Palestinian members of Hamas's al-Qassam brigades..
(photo credit: REUTERS)
Hamas military wing Izzadin Kassam ostensibly sent threatening text messages to foreign correspondents, parliamentary aides and other Israelis Saturday night.
“Al-Qassam has chosen you to be The next Shalite [sic]...Be Ready,” one message read, referring to Gilad Schalit, the soldier whom Hamas held captive for five years.
Other messages, written in grammatically incorrect Hebrew, read “if Gaza is attacked, then the life of the Zionists will be hell” and “Kassam promised revenge and there was revenge. The account is not over, the worst is yet to come.”
Some of the messages were sent from Palestinian cellphone numbers, beginning with 059.
A fourth message, also in pidgin Hebrew, referred to Hamas founder Sheikh Ahmed Yassin, assassinated by Israel in 2004: “Israel established the injustice and the occupation and the fate of every entity of injustice and occupation is destruction...the Shaheed [“martyr”] Ahmed Yassin.”
The same text with the reference to Yassin was sent to everyone who subscribed to the Israel Defense website at the same time as the text messages, seemingly undermining reports that the messages are a phishing scam, in which everyone who called or sent an SMS to the number was charged for doing so.

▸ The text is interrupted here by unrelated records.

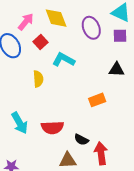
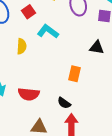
orange rectangle: (97, 100) -> (75, 74), turned -63
black semicircle: (81, 140) -> (64, 103), moved

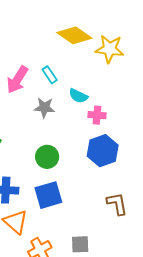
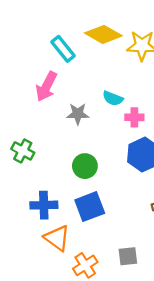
cyan rectangle: (50, 75) -> (63, 49), moved, size x1.4

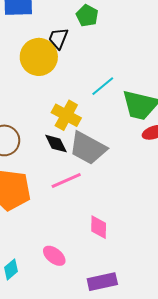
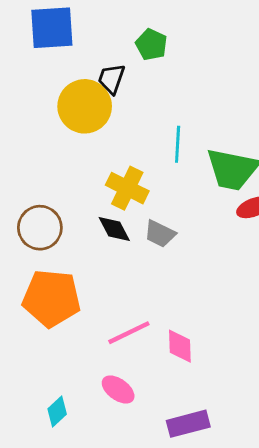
cyan line: (103, 86) -> (178, 144), turned -45
gray trapezoid: (88, 148) -> (160, 234), size x0.6
pink line: (66, 180) -> (129, 333), moved

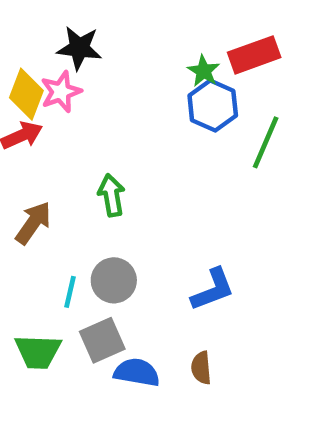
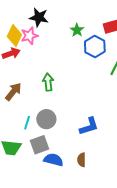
green star: (204, 71) -> (77, 30), moved

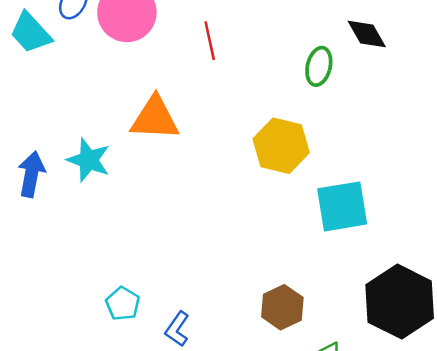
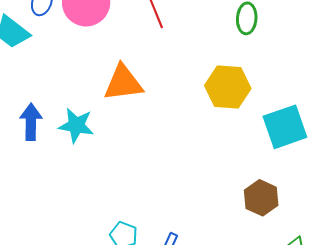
blue arrow: (31, 174) -> (31, 122), moved
brown hexagon: (282, 307) -> (261, 198), moved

Many of the people who received the message, including Eyal Shviki, aide to opposition leader Isaac Herzog (Labor), and Washington Post
correspondent and former Jerusalem Post
reporter Ruth Eglash, posted images of them on Facebook, and found that many of their colleagues had similar experiences.
Eglash said of the messages: “I was confused when I first received them and thought they were directed only at me. At first I tried to call the number, but just got a weird buzzing sound.”
Reporters like Jonah Mandel of AFP and Batsheva Sobelman of the Los Angeles Times commented on Eglash’s post confirming that they, too, received similar messages.The New York Times
Jerusalem bureau chief Jodi Rudoren received the messages and tried calling the phone numbers.
“When I thought it was only coming to me, I planned to call Orange and perhaps the police today [Sunday] to trace the numbers, but [New York Times
correspondent] Isabel [Kershner] got one shortly after... and Emily Harris of NPR, and then it was all over Facebook and the news, so I see no reason to report it” to the police, Rudoren explained.
The Foreign Press Association condemned the messages, writing: “This is unacceptable. Journalists are not part of the Middle East conflict. They are observers who should be treated as such. The FPA calls on the Hamas government to take steps to guarantee this never happens again.”